Posted By Steve Williams On Saturday, May 20, 2000 @ 9:00 pm In 2000 reviews | Comments Disabled

Yes, it’s still going. I rather thought that Arena had ended ages ago, because I haven’t seen any extensive theme nights or overlong documentaries for a while. But no, the familiar “message in a bottle” title sequence introduced the documentary, and this wasn’t the only old-fashioned motif in the programme.

Coming from a small town to live in a large multicultural city, as I do, you can’t help but spend some time thinking about the various faiths you encounter on an average day, but you tend not to perhaps fully understand the different beliefs represented. So this documentary, “The Veil”, interested me, offering as it did the opportunity to find out some more about a familiar sight where I live (Muslim women wearing the veil). But did it really work?

Well, in a way, no. Perhaps the late slot, or the Arena banner, or the size of the subject matter should have alerted me to the fact I was going to leave here even more confused than I was before. The programme was, in some ways, oddly old fashioned – though typical of Arenadocumentaries as a whole. It began with seven screens of white on black captions, in silence, explaining what the programme was about. It was explained that the main subject of the film was played by an actress, but she would be stating opinions compiled from several interviews with veiled women, who, as you may have expected, didn’t want to appear on screen.

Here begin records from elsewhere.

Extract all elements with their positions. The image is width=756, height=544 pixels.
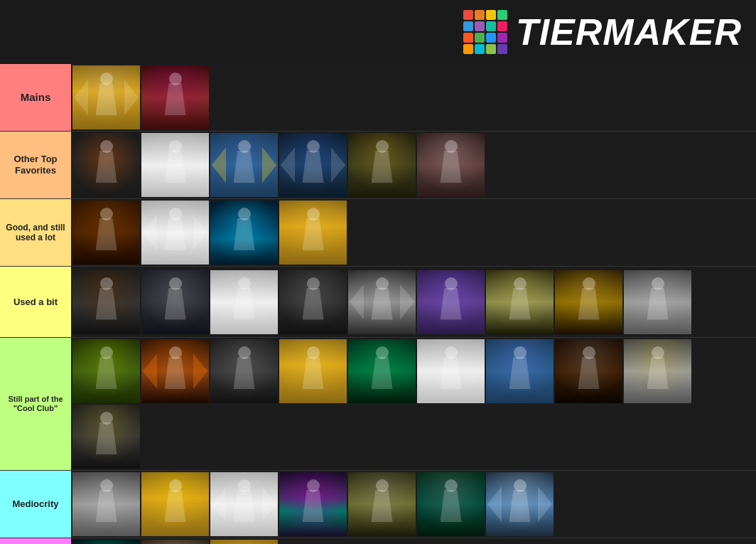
tier-label-fail-frames: Fail Frames — [0, 538, 71, 544]
tier-row-used-bit: Used a bit — [0, 267, 756, 338]
list-item — [348, 270, 416, 334]
tier-label-mediocrity: Mediocrity — [0, 471, 71, 538]
list-item — [72, 133, 140, 197]
list-item — [141, 270, 209, 334]
list-item — [210, 472, 278, 536]
list-item — [210, 339, 278, 403]
list-item — [279, 201, 347, 265]
list-item — [348, 133, 416, 197]
list-item — [279, 472, 347, 536]
list-item — [417, 339, 485, 403]
list-item — [417, 472, 485, 536]
list-item — [486, 472, 554, 536]
list-item — [210, 270, 278, 334]
tier-items-mains — [71, 64, 756, 131]
list-item — [348, 472, 416, 536]
tier-maker-app: TierMaker Mains Other Top Favorites — [0, 0, 756, 544]
list-item — [555, 270, 622, 334]
tier-items-mediocrity — [71, 471, 756, 538]
list-item — [72, 540, 140, 544]
list-item — [279, 339, 347, 403]
tier-row-mains: Mains — [0, 64, 756, 132]
list-item — [210, 540, 278, 544]
tier-items-other-top — [71, 132, 756, 198]
tier-label-mains: Mains — [0, 64, 71, 131]
list-item — [279, 133, 347, 197]
tier-label-used-bit: Used a bit — [0, 267, 71, 337]
list-item — [141, 133, 209, 197]
list-item — [486, 270, 554, 334]
list-item — [72, 201, 140, 265]
tier-row-cool-club: Still part of the "Cool Club" — [0, 338, 756, 471]
list-item — [141, 65, 209, 129]
tier-row-fail-frames: Fail Frames — [0, 538, 756, 544]
list-item — [210, 133, 278, 197]
app-header: TierMaker — [0, 0, 756, 64]
tier-label-good-used: Good, and still used a lot — [0, 199, 71, 266]
tier-items-cool-club — [71, 338, 756, 470]
tier-items-good-used — [71, 199, 756, 266]
tier-items-used-bit — [71, 267, 756, 337]
list-item — [72, 270, 140, 334]
list-item — [141, 472, 209, 536]
tier-row-other-top: Other Top Favorites — [0, 132, 756, 199]
tier-label-other-top: Other Top Favorites — [0, 132, 71, 198]
list-item — [486, 339, 554, 403]
list-item — [555, 339, 622, 403]
logo-grid-icon — [463, 10, 507, 54]
list-item — [72, 472, 140, 536]
list-item — [279, 270, 347, 334]
tier-row-good-used: Good, and still used a lot — [0, 199, 756, 267]
list-item — [141, 339, 209, 403]
list-item — [72, 65, 140, 129]
list-item — [72, 339, 140, 403]
list-item — [348, 339, 416, 403]
tier-row-mediocrity: Mediocrity — [0, 471, 756, 538]
list-item — [417, 133, 485, 197]
list-item — [72, 405, 140, 469]
app-title: TierMaker — [516, 11, 742, 53]
logo-container: TierMaker — [463, 10, 742, 54]
list-item — [141, 540, 209, 544]
list-item — [624, 270, 691, 334]
list-item — [141, 201, 209, 265]
list-item — [624, 339, 691, 403]
list-item — [417, 270, 485, 334]
tier-items-fail-frames — [71, 538, 756, 544]
list-item — [210, 201, 278, 265]
tier-label-cool-club: Still part of the "Cool Club" — [0, 338, 71, 470]
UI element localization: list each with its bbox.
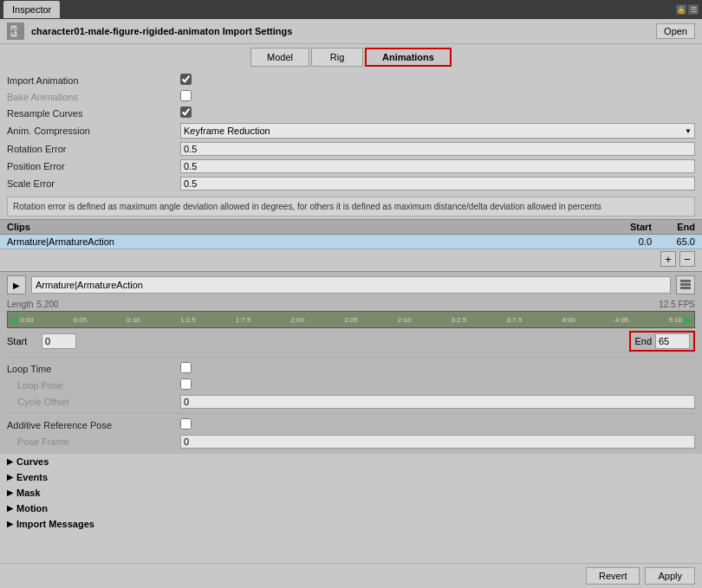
- collapsible-import-messages[interactable]: ▶ Import Messages: [0, 516, 702, 532]
- clips-header: Clips Start End: [0, 219, 702, 235]
- title-bar: Inspector 🔒 ☰: [0, 0, 702, 19]
- clips-col-start-header: Start: [608, 222, 652, 232]
- clips-actions: + −: [0, 249, 702, 268]
- revert-button[interactable]: Revert: [586, 567, 640, 585]
- anim-compression-row: Anim. Compression Keyframe Reduction ▼: [7, 121, 695, 140]
- rotation-error-label: Rotation Error: [7, 144, 180, 154]
- divider-2: [7, 413, 695, 414]
- tick-2: 0:10: [127, 316, 140, 324]
- tick-12: 5:10: [668, 316, 682, 324]
- loop-time-label: Loop Time: [7, 364, 180, 374]
- length-value: 5,200: [37, 300, 59, 309]
- bake-animations-label: Bake Animations: [7, 92, 180, 102]
- apply-button[interactable]: Apply: [645, 567, 695, 585]
- clips-col-end-header: End: [652, 222, 695, 232]
- svg-rect-6: [680, 283, 691, 286]
- bake-animations-row: Bake Animations: [7, 88, 695, 105]
- anim-compression-value: Keyframe Reduction ▼: [180, 123, 695, 139]
- end-label: End: [634, 336, 652, 346]
- additive-ref-row: Additive Reference Pose: [7, 417, 695, 433]
- ruler-left-arrow[interactable]: ◀: [10, 313, 17, 326]
- tick-8: 3:2.5: [451, 316, 466, 324]
- asset-title: character01-male-figure-rigided-animaton…: [31, 26, 649, 36]
- import-animation-checkbox[interactable]: [180, 74, 192, 85]
- scale-error-label: Scale Error: [7, 178, 180, 189]
- svg-rect-5: [680, 280, 691, 282]
- end-input[interactable]: [655, 333, 690, 349]
- ruler-ticks: 0:00 0:05 0:10 1:2.5 1:7.5 2:00 2:05 2:1…: [11, 316, 691, 324]
- clips-row-end: 65.0: [652, 236, 695, 247]
- clip-settings-button[interactable]: [676, 275, 695, 294]
- resample-curves-checkbox[interactable]: [180, 107, 192, 118]
- motion-label: Motion: [16, 503, 48, 514]
- timeline-bar: Length 5,200 12.5 FPS: [7, 298, 695, 311]
- motion-arrow-icon: ▶: [7, 504, 13, 513]
- info-text: Rotation error is defined as maximum ang…: [7, 197, 695, 216]
- length-label: Length: [7, 300, 34, 309]
- loop-pose-row: Loop Pose: [7, 377, 695, 393]
- loop-time-row: Loop Time: [7, 360, 695, 377]
- window-controls: 🔒 ☰: [676, 4, 699, 15]
- loop-pose-label: Loop Pose: [7, 380, 180, 391]
- end-group: End: [629, 331, 695, 352]
- loop-time-checkbox[interactable]: [180, 362, 192, 373]
- clips-col-name-header: Clips: [7, 222, 608, 232]
- start-end-row: Start End: [7, 328, 695, 354]
- tab-rig[interactable]: Rig: [311, 48, 363, 67]
- tick-0: 0:00: [20, 316, 34, 324]
- start-label: Start: [7, 336, 42, 346]
- pose-frame-input[interactable]: [180, 435, 695, 449]
- cycle-offset-input[interactable]: [180, 395, 695, 409]
- clip-editor: ▶ Length 5,200 12.5 FPS ◀: [0, 271, 702, 454]
- bake-animations-checkbox[interactable]: [180, 90, 192, 101]
- import-animation-value: [180, 74, 695, 87]
- clips-row[interactable]: Armature|ArmatureAction 0.0 65.0: [0, 235, 702, 249]
- tab-animations[interactable]: Animations: [365, 48, 452, 67]
- mask-label: Mask: [16, 488, 41, 498]
- open-button[interactable]: Open: [656, 23, 695, 39]
- additive-ref-label: Additive Reference Pose: [7, 420, 180, 430]
- ruler-right-arrow[interactable]: ▶: [685, 313, 692, 326]
- clip-editor-header: ▶: [7, 275, 695, 294]
- content-area: Import Animation Bake Animations Resampl…: [0, 70, 702, 563]
- scale-error-value: [180, 177, 695, 191]
- tab-row: Model Rig Animations: [0, 44, 702, 70]
- tab-model[interactable]: Model: [250, 48, 309, 67]
- start-input[interactable]: [42, 333, 76, 349]
- rotation-error-input[interactable]: [180, 142, 695, 156]
- loop-pose-checkbox[interactable]: [180, 378, 192, 390]
- clip-name-input[interactable]: [31, 276, 671, 294]
- position-error-label: Position Error: [7, 161, 180, 171]
- events-label: Events: [16, 472, 48, 482]
- tick-3: 1:2.5: [180, 316, 196, 324]
- mask-arrow-icon: ▶: [7, 488, 13, 497]
- pose-frame-row: Pose Frame: [7, 433, 695, 450]
- collapsible-curves[interactable]: ▶ Curves: [0, 454, 702, 469]
- play-button[interactable]: ▶: [7, 275, 26, 294]
- menu-icon[interactable]: ☰: [688, 4, 699, 15]
- main-window: Inspector 🔒 ☰ character01-male-figure-ri…: [0, 0, 702, 588]
- resample-curves-label: Resample Curves: [7, 108, 180, 119]
- cycle-offset-label: Cycle Offset: [7, 397, 180, 407]
- anim-compression-select[interactable]: Keyframe Reduction: [180, 123, 695, 139]
- position-error-row: Position Error: [7, 158, 695, 175]
- import-animation-label: Import Animation: [7, 75, 180, 86]
- curves-label: Curves: [16, 456, 49, 467]
- collapsible-motion[interactable]: ▶ Motion: [0, 501, 702, 516]
- remove-clip-button[interactable]: −: [679, 251, 695, 267]
- rotation-error-row: Rotation Error: [7, 140, 695, 158]
- form-section: Import Animation Bake Animations Resampl…: [0, 70, 702, 194]
- additive-ref-checkbox[interactable]: [180, 418, 192, 430]
- divider-1: [7, 357, 695, 358]
- tick-6: 2:05: [344, 316, 358, 324]
- inspector-tab[interactable]: Inspector: [3, 1, 60, 18]
- position-error-input[interactable]: [180, 159, 695, 173]
- tick-7: 2:10: [398, 316, 412, 324]
- add-clip-button[interactable]: +: [660, 251, 676, 267]
- collapsible-mask[interactable]: ▶ Mask: [0, 485, 702, 501]
- collapsible-events[interactable]: ▶ Events: [0, 469, 702, 485]
- lock-icon[interactable]: 🔒: [676, 4, 686, 15]
- bottom-bar: Revert Apply: [0, 563, 702, 588]
- timeline-ruler[interactable]: ◀ 0:00 0:05 0:10 1:2.5 1:7.5 2:00 2:05 2…: [7, 311, 695, 328]
- scale-error-input[interactable]: [180, 177, 695, 191]
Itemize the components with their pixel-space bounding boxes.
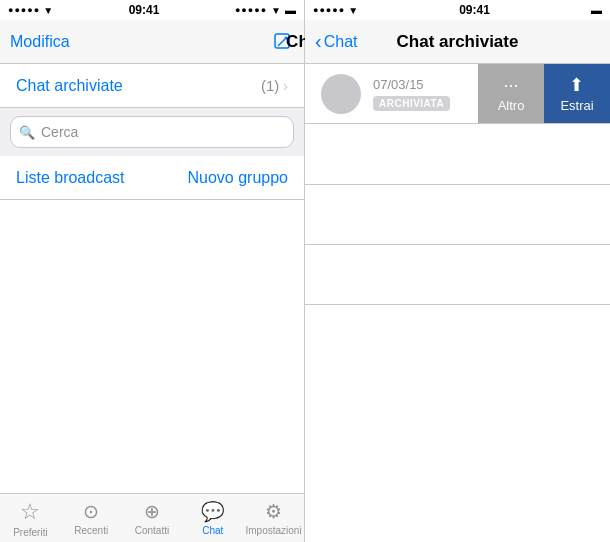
tab-chat-label: Chat: [202, 525, 223, 536]
left-signal-area: ●●●●● ▼: [8, 5, 53, 16]
right-panel: ●●●●● ▼ 09:41 ▬ ‹ Chat Chat archiviate 0…: [305, 0, 610, 542]
back-chevron-icon: ‹: [315, 30, 322, 53]
archived-row[interactable]: Chat archiviate (1) ›: [0, 64, 304, 108]
tab-recenti-label: Recenti: [74, 525, 108, 536]
wifi-icon-right: ▼: [271, 5, 281, 16]
back-label: Chat: [324, 33, 358, 51]
archived-count: (1): [261, 77, 279, 94]
tab-recenti[interactable]: ⊙ Recenti: [61, 500, 122, 536]
gear-icon: ⚙: [265, 500, 282, 523]
right-wifi: ▼: [348, 5, 358, 16]
right-battery-area: ▬: [591, 4, 602, 16]
divider-1: [305, 184, 610, 185]
right-time: 09:41: [459, 3, 490, 17]
estrai-button-inner: ⬆ Estrai: [560, 74, 593, 113]
right-nav-title: Chat archiviate: [397, 32, 519, 52]
archived-date: 07/03/15: [373, 77, 424, 92]
person-icon: ⊕: [144, 500, 160, 523]
signal-dots: ●●●●●: [8, 5, 40, 15]
tab-impostazioni-label: Impostazioni: [246, 525, 302, 536]
tab-bar: ☆ Preferiti ⊙ Recenti ⊕ Contatti 💬 Chat …: [0, 493, 304, 542]
estrai-label: Estrai: [560, 98, 593, 113]
chat-list: [0, 200, 304, 493]
right-status-bar: ●●●●● ▼ 09:41 ▬: [305, 0, 610, 20]
back-button[interactable]: ‹ Chat: [315, 30, 357, 53]
divider-3: [305, 304, 610, 305]
wifi-icon: ▼: [43, 5, 53, 16]
star-icon: ☆: [20, 499, 40, 525]
archived-row-left: Chat archiviate: [16, 77, 123, 95]
svg-line-1: [278, 41, 283, 46]
swipe-actions: ··· Altro ⬆ Estrai: [478, 64, 610, 123]
estrai-button[interactable]: ⬆ Estrai: [544, 64, 610, 123]
tab-chat[interactable]: 💬 Chat: [182, 500, 243, 536]
tab-impostazioni[interactable]: ⚙ Impostazioni: [243, 500, 304, 536]
search-icon: 🔍: [19, 125, 35, 140]
tab-preferiti[interactable]: ☆ Preferiti: [0, 499, 61, 538]
search-placeholder: Cerca: [41, 124, 78, 140]
archived-label: Chat archiviate: [16, 77, 123, 95]
archived-badge: ARCHIVIATA: [373, 96, 450, 111]
altro-button-inner: ··· Altro: [498, 75, 525, 113]
chat-icon: 💬: [201, 500, 225, 523]
search-bar[interactable]: 🔍 Cerca: [10, 116, 294, 148]
left-time: 09:41: [129, 3, 160, 17]
clock-icon: ⊙: [83, 500, 99, 523]
battery-icon: ▬: [285, 4, 296, 16]
tab-preferiti-label: Preferiti: [13, 527, 47, 538]
altro-label: Altro: [498, 98, 525, 113]
links-row: Liste broadcast Nuovo gruppo: [0, 156, 304, 200]
left-battery-area: ●●●●● ▼ ▬: [235, 4, 296, 16]
dots-icon: ···: [503, 75, 518, 96]
left-status-bar: ●●●●● ▼ 09:41 ●●●●● ▼ ▬: [0, 0, 304, 20]
broadcast-button[interactable]: Liste broadcast: [16, 169, 125, 187]
tab-contatti-label: Contatti: [135, 525, 169, 536]
archived-row-right: (1) ›: [261, 77, 288, 94]
edit-button[interactable]: Modifica: [10, 33, 70, 51]
tab-contatti[interactable]: ⊕ Contatti: [122, 500, 183, 536]
extract-icon: ⬆: [569, 74, 584, 96]
left-nav-bar: Modifica Chat: [0, 20, 304, 64]
archived-item[interactable]: 07/03/15 ARCHIVIATA › ··· Altro ⬆: [305, 64, 610, 124]
right-battery: ▬: [591, 4, 602, 16]
divider-2: [305, 244, 610, 245]
search-bar-container: 🔍 Cerca: [0, 108, 304, 156]
chevron-right-icon: ›: [283, 78, 288, 94]
right-nav-bar: ‹ Chat Chat archiviate: [305, 20, 610, 64]
avatar: [321, 74, 361, 114]
left-panel: ●●●●● ▼ 09:41 ●●●●● ▼ ▬ Modifica Chat Ch…: [0, 0, 305, 542]
right-signal-dots: ●●●●●: [313, 5, 345, 15]
archived-list: 07/03/15 ARCHIVIATA › ··· Altro ⬆: [305, 64, 610, 542]
altro-button[interactable]: ··· Altro: [478, 64, 544, 123]
right-signal-area: ●●●●● ▼: [313, 5, 358, 16]
new-group-button[interactable]: Nuovo gruppo: [187, 169, 288, 187]
right-signal: ●●●●●: [235, 5, 267, 15]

This was the only linkage in the film – which consisted of a series of interviews with various people. Annoyingly, nobody received a full credit, leaving it up to us to work out what relevance they had. So we weren’t sure if the white people brought in to comment were just people they grabbed off the street, or, say, politically active. The man interviewed in his kitchen was a case in point – surely he must have had some strong opinions or he wouldn’t have been interviewed? It seemed at times, though, like this wasn’t the case – we kept on coming back to some women in a manicurists, who gave us their opinion, but at the end, one of them said “I dunno why you’re asking us – we don’t know anything about it.” Was that the point the director was trying to make? That people are prepared to talk about it despite not having a clue?

A further complication was the concentration on the edit suite – we constantly saw film being rewound and edited. One speaker – an Asian woman who said (amongst other things) that by wearing the veil they were unable to live a normal life, regularly had her contributions prefaced by shots of her sitting waiting for her cue, which no other speaker had. This made her look slightly foolish, and seemed akin to the director telling us that her views were incorrect, although they seemed no more questionable than anybody else’s.

Despite all this, some information was imparted. Probably the most important item was the idea that wearing the veil doesn’t appear to be compulsory at all, and that a woman can choose to wear it. Some women believe it to have a “liberating” effect, perhaps because it offers a sense of privacy – they are able to go about their business in anonymity. Yet again the programme was irksome for what it didn’t tell us – a veiled woman was interviewed, and asked if she would like to take it off, which she did. Cue everybody watching going “I didn’t know they were able to do that.”

It seems that the concept of the veil is a complicated topic, but this documentary appeared to complicate issues even more, especially for the non-Muslims in the audience. The voiceover claimed that one woman’s mother tried to dissuade her from wearing the veil, to which she replied “It’s only a piece of cloth.” Maybe it’s the simplicity of this that caused this film to be so confusing.